De Meo has targeted a valuation of €8-10 billion (US$8.6-10.7 billion) for the initial public offering (IPO) of Ampere, which has already been delayed once and is now slated for spring 2024.
Slower demand for EVs, choppy markets and increased Chinese competition have complicated de Meo’s plans, with sources close to the matter telling Reuters last month his hoped-for price tag looked over-ambitious at this stage.
Two of the sources said Renault was unlikely to go ahead with the IPO if the valuation falls below €7 billion, and one said the cut-off point could be closer to €6 billion.

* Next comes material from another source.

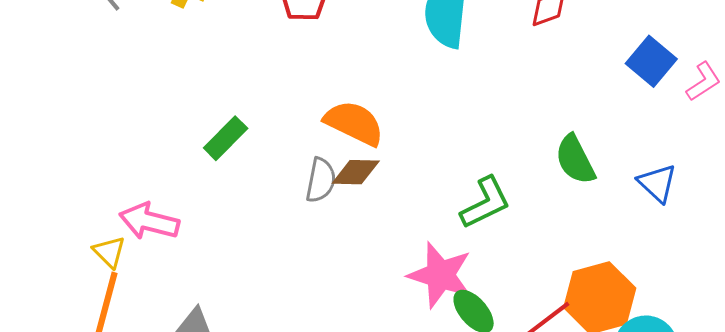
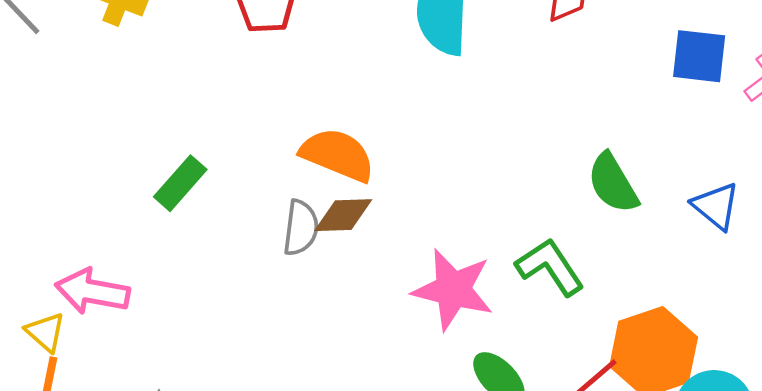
blue square: (651, 61) -> (699, 56), turned -30
green L-shape: (485, 203) -> (550, 267), moved, turned -94
pink star: (440, 275) -> (453, 290), moved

UBS analysts have valued Ampere at just €3-4 billion, and others have questioned the rationale of listing the EV business to raise funds.
On Wednesday, De Meo will argue his case for what could be the first attempt by a traditional automaker to unlock value from an EV business via an IPO.
The presentations “should be an opportunity for management to raise investors’ still unclear understanding of the benefits of separating engineering, software and manufacturing between ICE (internal combustion engine) and BEV (battery electric vehicles),” Jefferies analysts said in a note.
“With no identifiable value assigned to Ampere and low EV market sentiment, we go into this week’s event confident there is more upside than downside, especially if Renault considers IPO alternatives,” such as cashing in on its 28% stake in long-time ally Nissan, currently worth around €4.5 billion.
As part of his pitch, de Meo is due to unveil during the day the launch of a small affordable EV, as cheaper Chinese rivals force global carmakers to come up with less pricey models.
Renault was a pioneer in developing EVs in the 2010s, but has since fallen behind more agile and focussed competitors including Elon Musk’s Tesla.
Over the first nine months of 2023, Renault brand EV sales fell by around 5% in Europe, having been up 2.5% in the first half, weighed down by a limited line-up.
Zoe and Twingo models are reaching the end of their lifecycles, and the Scenic and R5 versions will not come to market before next year.
The electric Megane, Renault’s flagship car, is badly trailing Tesla’s Model Y, with 14,220 cars sold in France over January-September – or 1% of the passenger car market. That is less than half the 29,291 Model Ys sold over the same period.